Class: Stash::Harvester::OAIPMH::OAIHarvestTask

Inherits:
HarvestTask
  • Object
show all
Defined in:
lib/stash/harvester/oaipmh/oai_harvest_task.rb

Overview

Class representing a single OAI-PMH harvest (ListRecords) operation.

Instance Attribute Summary

Attributes inherited from HarvestTask

#config, #from_time, #until_time

Instance Method Summary collapse

Constructor Details

#initialize(config:, from_time: nil, until_time: nil) ⇒ OAIHarvestTask

Creates a new ListRecordsTask for harvesting from the specified OAI-PMH repository, with an optional datetime range and metadata prefix. Note that the datetime range must be in UTC.

Parameters:

  • config (OAISourceConfig)

    The configuration of the OAI data source.

  • from_time (Time, nil) (defaults to: nil)

    the start (inclusive) of the datestamp range for selective harvesting. If from_time is omitted, harvesting will extend back to the earliest datestamp in the repository. (Optional)
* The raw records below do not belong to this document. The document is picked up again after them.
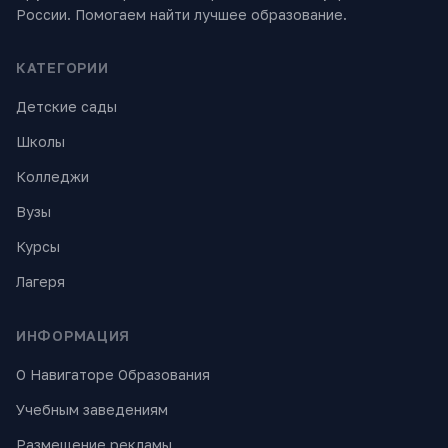
России. Помогаем найти лучшее образование.
КАТЕГОРИИ
Детские сады
Школы
Колледжи
Вузы
Курсы
Лагеря
ИНФОРМАЦИЯ
О Навигаторе Образования
Учебным заведениям
Размещение рекламы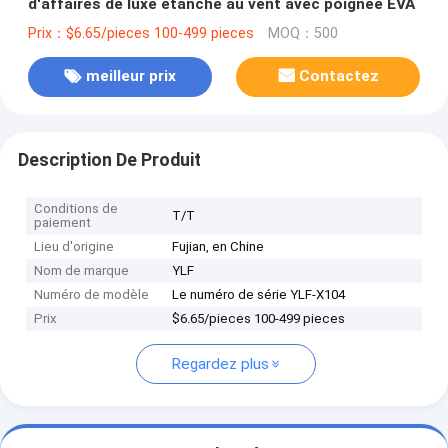
d'affaires de luxe étanche au vent avec poignée EVA
Prix：$6.65/pieces 100-499 pieces
MOQ：500
meilleur prix
Contactez
Description De Produit
Conditions de
T/T
paiement
Lieu d'origine
Fujian, en Chine
Nom de marque
YLF
Numéro de modèle
Le numéro de série YLF-X104
Prix
$6.65/pieces 100-499 pieces
Regardez plus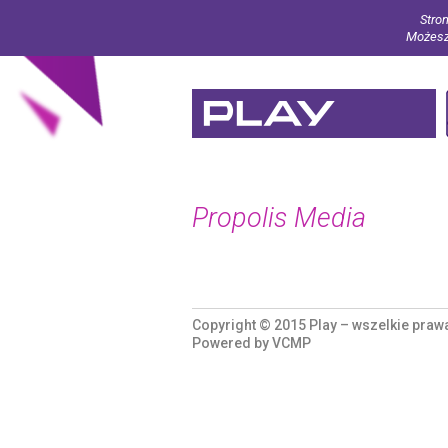
Stron
Możesz 
Propolis Media
Copyright © 2015 Play – wszelkie praw
Powered by
VCMP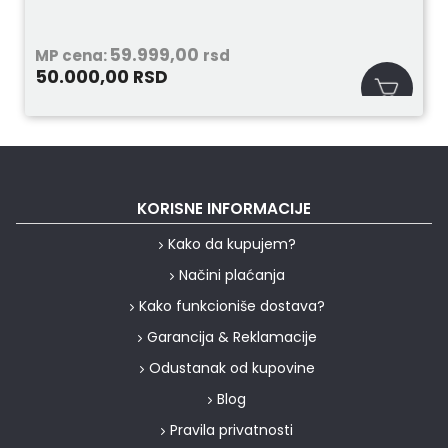
59.999,00
MP cena:
rsd
50.000,00
RSD
KORISNE INFORMACIJE
Kako da kupujem?
Načini plaćanja
Kako funkcioniše dostava?
Garancija & Reklamacije
Odustanak od kupovine
Blog
Pravila privatnosti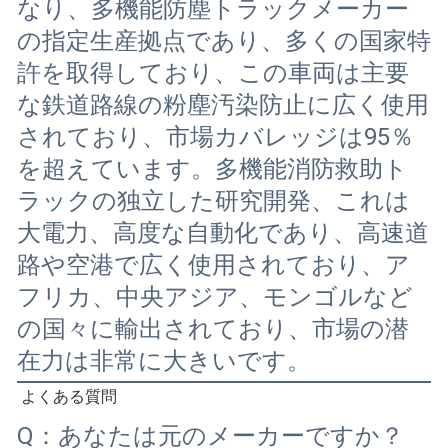
なり、多機能防塵トラックメーカー
の指定生産拠点であり、多くの国家特
許を取得しており、この車両は主要
な鉄道路線の粉塵汚染防止に広く使用
されており、市場カバレッジは95％
を超えています。多機能消防救助ト
ラックの独立した研究開発、これは
大電力、高度な自動化であり、高速道
路や空港で広く使用されており、ア
フリカ、中央アジア、モンゴルなど
の国々に輸出されており、市場の潜
在力は非常に大きいです。
よくある質問
Q：あなたは元のメーカーですか？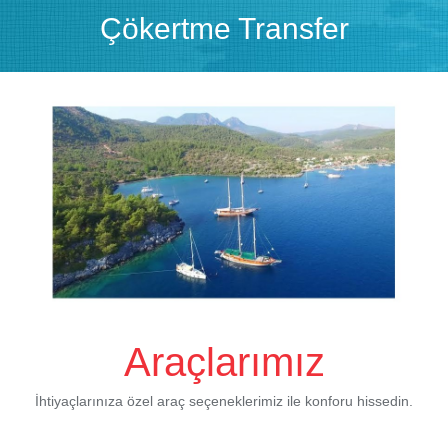
Çökertme Transfer
Araçlarımız
İhtiyaçlarınıza özel araç seçeneklerimiz ile konforu hissedin.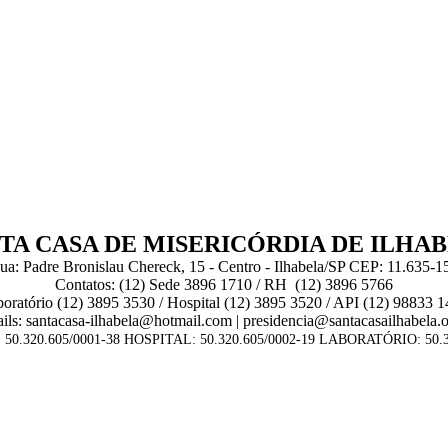
TA CASA DE MISERICÓRDIA DE ILHA
ua: Padre Bronislau Chereck, 15 - Centro - Ilhabela/SP CEP: 11.635-1
Contatos: (12) Sede 3896 1710 / RH (12) 3896 5766
oratório (12) 3895 3530 / Hospital (12) 3895 3520 / API (12) 98833 
ils: santacasa-ilhabela@hotmail.com | presidencia@santacasailhabela.o
50.320.605/0001-38 HOSPITAL: 50.320.605/0002-19 LABORATÓRIO: 50.3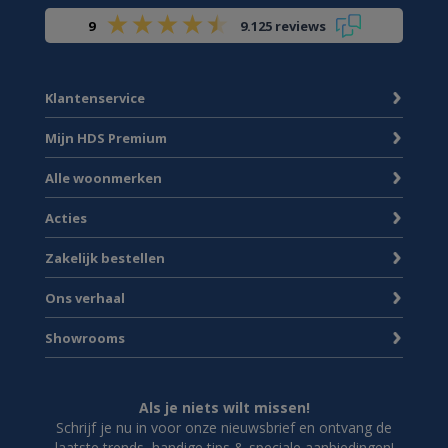
9
9.125 reviews
Klantenservice
Mijn HDS Premium
Alle woonmerken
Acties
Zakelijk bestellen
Ons verhaal
Showrooms
Als je niets wilt missen!
Schrijf je nu in voor onze nieuwsbrief en ontvang de
laatste trends, handige tips & speciale aanbiedingen!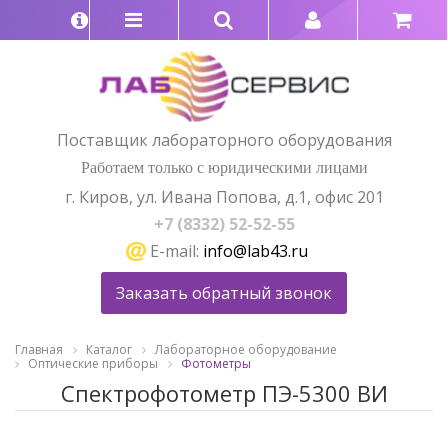
Поставщик лабораторного оборудования
Работаем только с юридическими лицами
г. Киров, ул. Ивана Попова, д.1, офис 201
+7 (8332) 52-52-55
E-mail:
info@lab43.ru
Заказать обратный звонок
Главная
Каталог
Лабораторное оборудование
Оптические приборы
Фотометры
Спектрофотометр ПЭ-5300 ВИ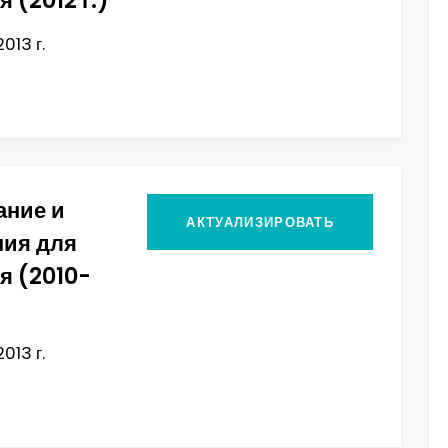
 (2012 г.)
013 г.
ание и
АКТУАЛИЗИРОВАТЬ
ния для
я (2010-
013 г.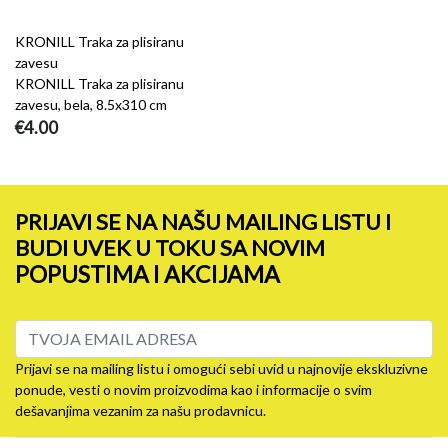
KRONILL Traka za plisiranu
zavesu
KRONILL Traka za plisiranu
zavesu, bela, 8.5x310 cm
€4.00
PRIJAVI SE NA NAŠU MAILING LISTU I
BUDI UVEK U TOKU SA NOVIM
POPUSTIMA I AKCIJAMA
Prijavi se na mailing listu i omogući sebi uvid u najnovije ekskluzivne
ponude, vesti o novim proizvodima kao i informacije o svim
dešavanjima vezanim za našu prodavnicu.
  • until_time (Time, nil) (defaults to: nil)

    the end (inclusive) of the datestamp range for selective harvesting. If until_time is omitted, harvesting will extend forward to the latest datestamp in the repository. (Optional)

Raises:

  • (ArgumentError)

    if from_time or until_time is not in UTC.

  • (RangeError)

    if from_time is later than until_time.


32
33
34
# File 'lib/stash/harvester/oaipmh/oai_harvest_task.rb', line 32

def initialize(config:, from_time: nil, until_time: nil)
  super
end

Instance Method Details

#harvest_recordsEnumerator::Lazy<OAIRecord>

Performs a ListRecords operation and returns the result as a lazy enumerator of Stash::Harvester::OAIPMH::OAIRecords. Paged responses are transparently fetched one page at a time, as necessary.

Returns:

  • (Enumerator::Lazy<OAIRecord>)

    A lazy enumerator of the harvested records


56
57
58
59
60
61
62
63
64
# File 'lib/stash/harvester/oaipmh/oai_harvest_task.rb', line 56

def harvest_records
  base_uri = config.source_uri
  client = OAI::Client.new(base_uri.to_s)
  records = client.list_records(opts)
  return [].lazy unless records
  full = records.full
  enum = full.lazy.to_enum
  enum.map { |r| OAIRecord.new(r) }
end

#optsHash

Creates a hash containing the HarvestTask#config options, HarvestTask#from_time, and HarvestTask#until_time (if present) formatted appropriately and with appropriate keys to be included in the ListRecords request

Returns:

  • (Hash)

    the options passed to the ListRecords verb


44
45
46
47
48
49
# File 'lib/stash/harvester/oaipmh/oai_harvest_task.rb', line 44

def opts
  opts = config.to_h
  (opts[:from] = to_s(from_time)) if from_time
  (opts[:until] = to_s(until_time)) if until_time
  opts
end